Within 48 hours of the U.S. Justice Department filing suit against VISA, MasterCard, and American Express, two of the credit card giants agreed to a significant change in the way they do business with their merchants. While this settlement will help the stores and e-commerce websites you favor, what might this settlement mean to you, as a consumer?

Reasons for the Suit and Fast Settlement

The consumer-targeted CARD Act (2009) is designed to help consumers save money and make better credit card decisions. Numerous consumer-unfriendly practices—double cycle billing, increased interest on former purchases, and insufficient disclosure of account changes—are now prohibited.

The current issue directly relates to merchants who accept credit cards. In 2005 and 2006, VISA and MasterCard greatly expanded their fees for many card types. Prior to these changes, there were three primary categories of transactions and fees.

  • Swiped, card present. The most common type, swiped transactions occur when you are at a merchant, make a purchase, and hand over your credit card. Swiping the card through a terminal, the store employee receives a printed consumer receipt, a printed store receipt for your signature, and a unique transaction (approval) number. These transactions have the lowest merchant processing fees.
  • Not swiped, card present. These transactions are identical to in person, swiped card use with one major difference. For one or more reasons, i.e., damaged magnetic stripe, your card is unreadable by the store terminal. While you offer your credit card, the merchant must physically enter your account number to receive an approval. These transactions generate higher processing fees.
  • Card not present. The most expensive transactions involve those when a physical credit card is not presented to a merchant. This occurs when you visit a store without your card—only your account number. Should you make mail order or telephone order (MOTO) purchases, your card is also not present. These are the most expensive transactions for merchants—and VISA, MasterCard—because of the much higher risk involved since neither you nor your card is present.

The wide use of rewards, affinity, and corporate credit cards prompted VISA and MasterCard to expand their merchant fee schedules, with different transaction rates for all types of cards that differed from basic accounts. At the same time, however, the “language” in the merchant agreements remained unchanged.
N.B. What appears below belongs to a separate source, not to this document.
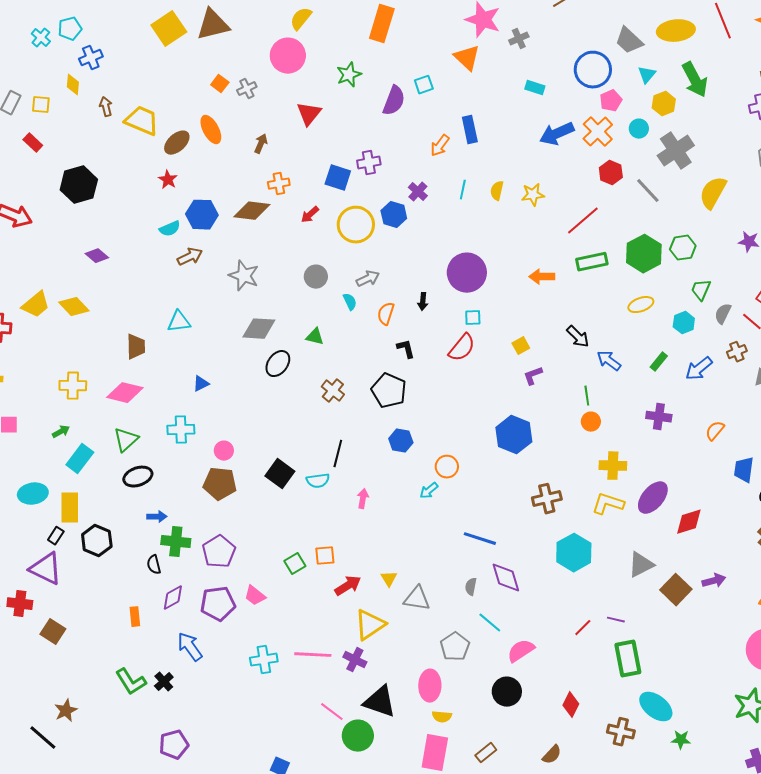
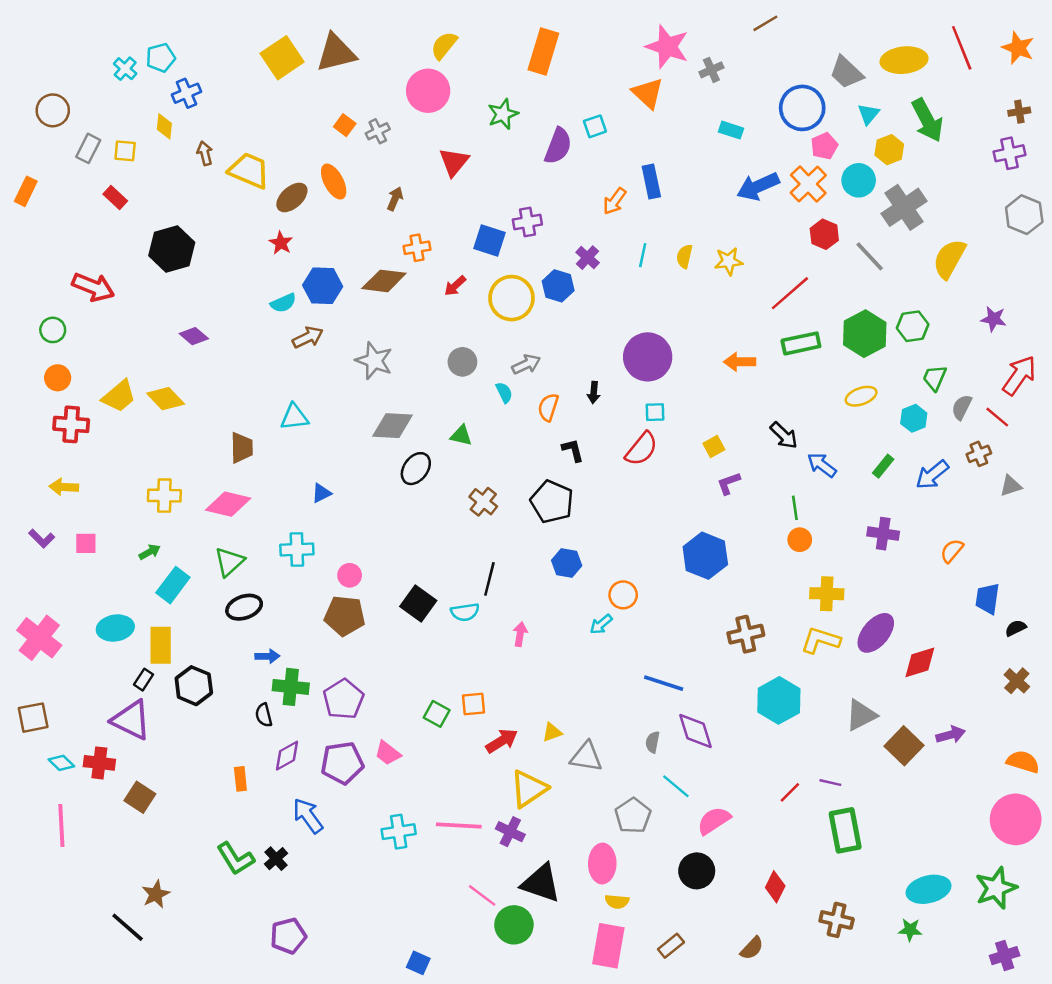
cyan circle: (639, 129) -> (859, 180), size x1.4
green square: (295, 564) -> (437, 714), turned -30
yellow triangle: (389, 579) -> (552, 732), turned 42
cyan ellipse: (656, 707) -> (929, 889), moved, turned -52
Merchants MUST accept all valid credit cards, regardless of the sale amount, type, e.g., rewards, and applicable transaction fees. Your merchant cannot recommend that you use a basic card in lieu of a corporate account—which has a higher fee—to save the store money. Also, your favorite stores cannot offer you a discount for paying cash or using a basic credit card instead of the more expensive rewards or corporate cards.

The U.S. Justice Department, recipient of many merchant and consumer complaints, finally sued the three major credit card companies. While American Express remains resolute, VISA and MasterCard quickly agreed to change some of these restrictive provisions.

Will Consumers Benefit From the Settlement?

There are more questions than answers at the moment.

  • When you compare credit cards, will there be any difference in rates and terms for your account?
  • When you examine credit card offers, will you see any benefits directly offered to you?
  • Will a credit card comparison mention any benefits—or detriments—to consumers because of this settlement?
  • Will credit card rewards be increased or decreased because of this Justice Department settlement?
  • Will the credit card industry still offer low interest credit cards? Could credit card rates increase?
  • When consumers compare credit card offers, will they see any difference at all?

>While you might see no mention of this settlement when looking for credit card deals, how might merchants use these new terms to help them—and you—improve the shopping experience? Merchants could—not must—take any of the following actions.

  • Recommend that you use a different credit card when paying for your purchases.
  • Offer discounts to consumers for presenting lower cost credit cards.
  • If one card charges a three percent processing fee, but another charges only one percent, the merchant might influence the purchaser to use the smaller percentage card.
  • After influencing consumers to use lower cost cards, they could keep the difference as added profit, and offer their purchasers nothing. There are no requirements in the current settlement that require merchants to pass savings to consumers.

Regulators hope you, as a consumer, receive some direct benefits, but experts are skeptical. You could hope that merchants’ higher profits would spur them to keep or improve their competitive pricing and quality that attracts you now.

Since the settlement must be approved by the U.S. District Court, changes in terms are still possible. American Express, which operates differently from VISA and MasterCard, is unsure of their future strategy, but has, to date, refused to settle with the Justice Department. Consumers should follow future developments closely.